Aujourd’hui en milieu d’après-midi, on apprend que sur les quatre jeunes hommes déférés devant le juge d’instruction, deux ont été mis en examen et placés sous contrôle judiciaire. Les deux autres devraient connaître le même sort. Il est reproché à ces quatre jeunes hommes sans aucun antécédent judiciaire, leur implication dans l’organisation et la conduite de l’action à Poitiers. Le contrôle judiciaire les laisse en liberté, du moins ne les maintient pas en détention, mais leur interdit : toute activité associative ou sociale en lien avec la mouvance identitaire ; de sortir des limites territoriales du département de leur domicile ; et d’avoir des contacts avec toutes les personnes ayant participé à la manifestation.

Aujourd’hui en fin d’après-midi, on apprend que les mises en examen ont été prononcées pour, d’une part, « organisation d’une manifestation publique n’ayant pas fait l’objet d’une déclaration préalable dans les conditions fixées par la loi », pour « provocation publique à la discrimination, à la haine ou à la violence à l’égard d’une personne ou d’un groupe de personnes à raison de leur origine ou de leur appartenance à une ethnie, une nation, une race ou une religion déterminée, par des discours proférés dans un lieu ou réunion publics et par des placards ou affiches exposées au regard du public » et, enfin, pour « vol et dégradations de biens commis en réunion et portant sur des tapis de prière appartenant à la mosquée de Poitiers ». Ce dernier délit serait puni de cinq ans d’emprisonnement maximum.

L’organisation d’une manifestation sans déclaration préalable est réprimée de six mois de prison et la provocation à la haine raciale d’un an de prison. Pour le délit de provocation à la haine raciale ou religieuse, le parquet a retenu comme élément constitutif de l’infraction « le fait d’investir dans le cadre d’une action concertée et préméditée la terrasse d’une mosquée en construction, en déployant trois banderoles, l’une affichant le nom du mouvement « Génération identitaire », les deux autres portant les mentions « 732″ et « souviens-toi, Charles Martel », faisant ainsi directement référence à la bataille de Poitiers de 732 », informe le parquet dans un communiqué.

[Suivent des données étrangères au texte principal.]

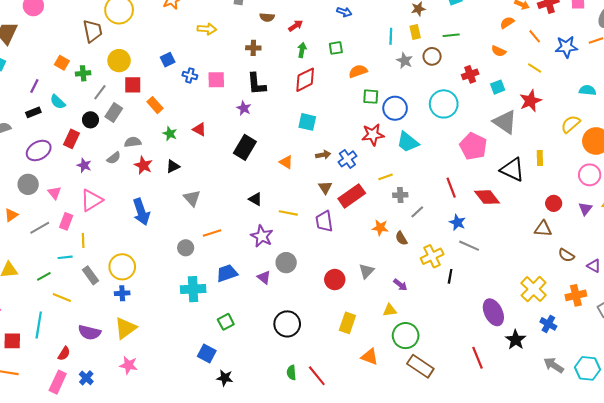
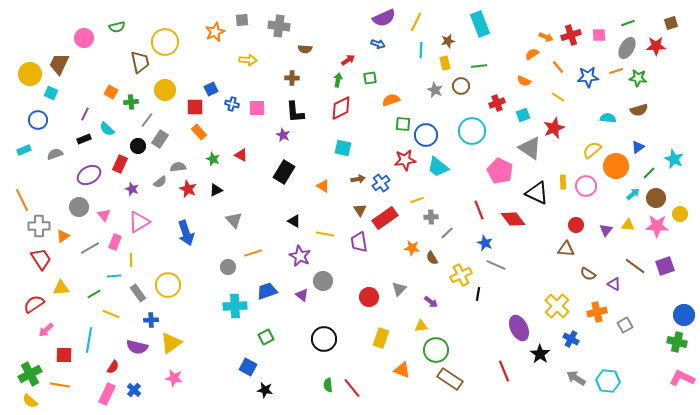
red arrow: (296, 26) -> (348, 60), moved
cyan line: (391, 36) -> (421, 50), moved
red square: (133, 85) -> (195, 107), moved
pink circle: (590, 175) -> (586, 186), moved
blue cross: (122, 293) -> (151, 320), moved

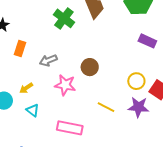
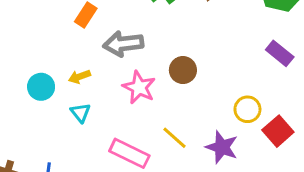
gray arrow: (48, 60) -> (123, 44), size x1.4
yellow line: (106, 107) -> (174, 138), moved
purple star: (138, 107) -> (222, 147), moved

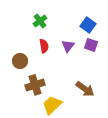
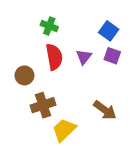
green cross: (40, 21) -> (49, 26), turned -32
red semicircle: (44, 46) -> (54, 57), size x1.5

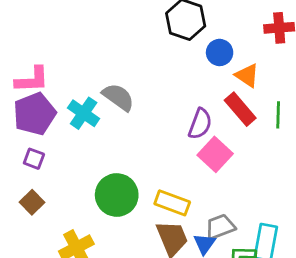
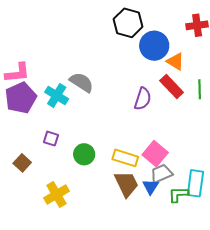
blue circle: (220, 52) -> (154, 46), size x1.5
pink square: (215, 154) -> (155, 154), moved
purple square: (34, 159) -> (51, 139), moved
green circle: (117, 195) -> (84, 154), size x0.7

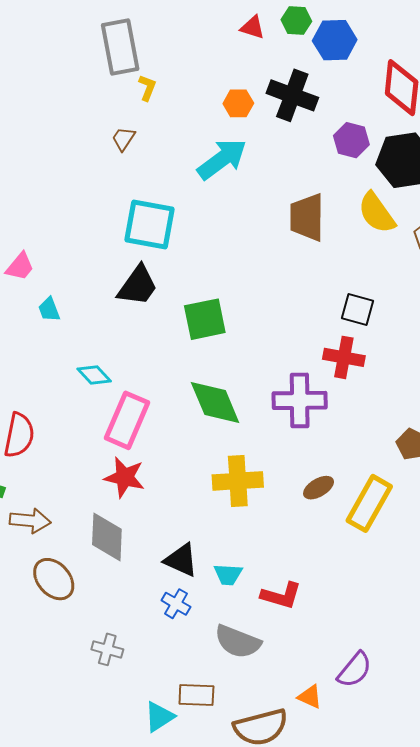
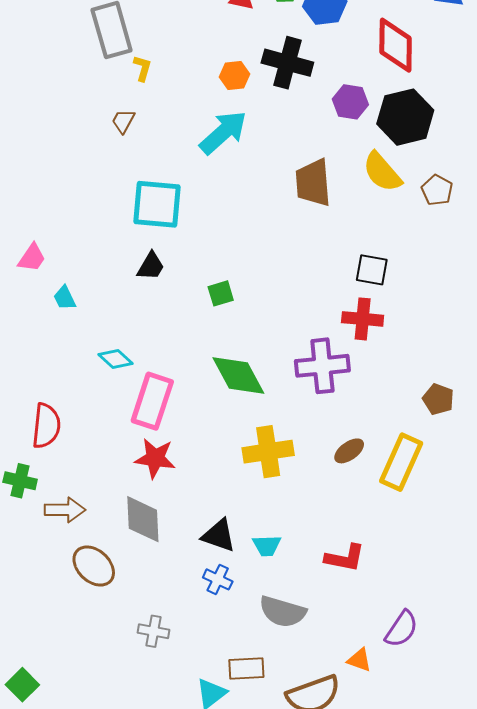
black trapezoid: (138, 286) -> (151, 266), size x0.7
green square: (205, 319) -> (221, 293), size x0.6
red L-shape: (281, 596) -> (345, 558), moved

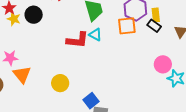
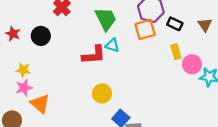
yellow rectangle: (156, 15) -> (176, 52), moved
yellow star: (14, 19) -> (23, 70), moved
yellow circle: (60, 83) -> (102, 93), moved

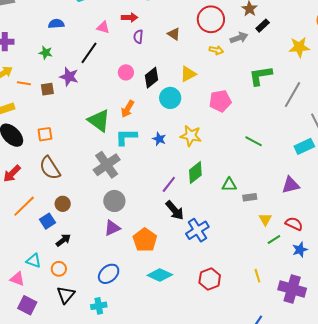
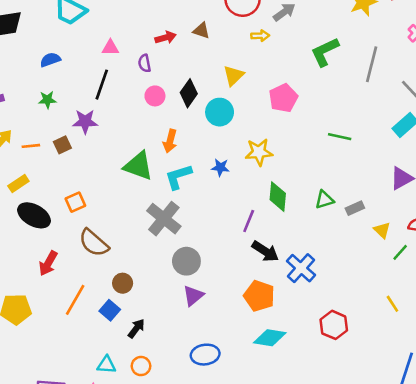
red arrow: (130, 17) -> (166, 38), moved
purple semicircle: (138, 37) -> (145, 63), moved
green diamond: (195, 173) -> (278, 197), turned -30
orange pentagon: (145, 240) -> (259, 296), moved
blue ellipse: (109, 274) -> (205, 355), turned 50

Il est intéressant de relever avec quelle rigueur, quelle précision, quel respect de la religion (musulmane) et quelle rapidité, la justice française opère dans cette affaire : en France, en 2012, la « dégradation » (?) de tapis de prière musulmane serait passible de cinq ans de prison. Dans quel monde vivent ces gens ?


(...)

Aujourd’hui, lundi 22 octobre, le journaliste chrétien Paul Ohlott effectue un premier bilan (voir liens vers sources en bas de page) : Lorsque Jean-Marc Morandini avait écrit, en 2004, un livre sur « le bal des faux-culs », c’était essentiellement pour dénoncer les coulisses de la « télé marchande », véritable « machine à fric ». Malheureusement, en 2012, force est de constater que les « faux-culs » règnent toujours au sein du petit monde politico-médiatique. Souvenez-nous du feuilleton judiciaire des « Pussy Riot ». Les faits se déroulent le 21 février dernier, en Russie. Un groupe de punk entre dans une cathédrale moscovite, l’occupe sans autorisation, et entonne un chant anti-poutine.

« Elles ont d’abord été dans l’église Elokhovskaya et se sont livrées à un véritable sabbat, puis elles ont été dans une autre église pour se livrer à un nouveau sabbat. L’Etat a l’obligation de protéger les sentiments des croyants », avait alors réagi le président russe. Au mois d’août, la justice russe a condamné les trois chanteuses à deux ans d’enfermement. C’est alors que les médias et politiques occidentaux se sont unanimement indignés contre la décision de justice, tout en omettant de s’indigner du fait que ces femmes avaient envahi une cathédrale (pas juste le toit) à des fins politiques.

A l’échelle internationale, le département d’Etat américain avait dénoncé un verdict « disproportionné » et s’est dit « préoccupé » par « l’impact négatif sur la liberté d’expression en Russie ». De son côté, la chef de la diplomatie de l’Union européenne, Catherine Ashton, avait déclaré que « les charges de hooliganisme et de haine religieuse ne doivent pas être utilisées pour limiter la liberté d’expression ».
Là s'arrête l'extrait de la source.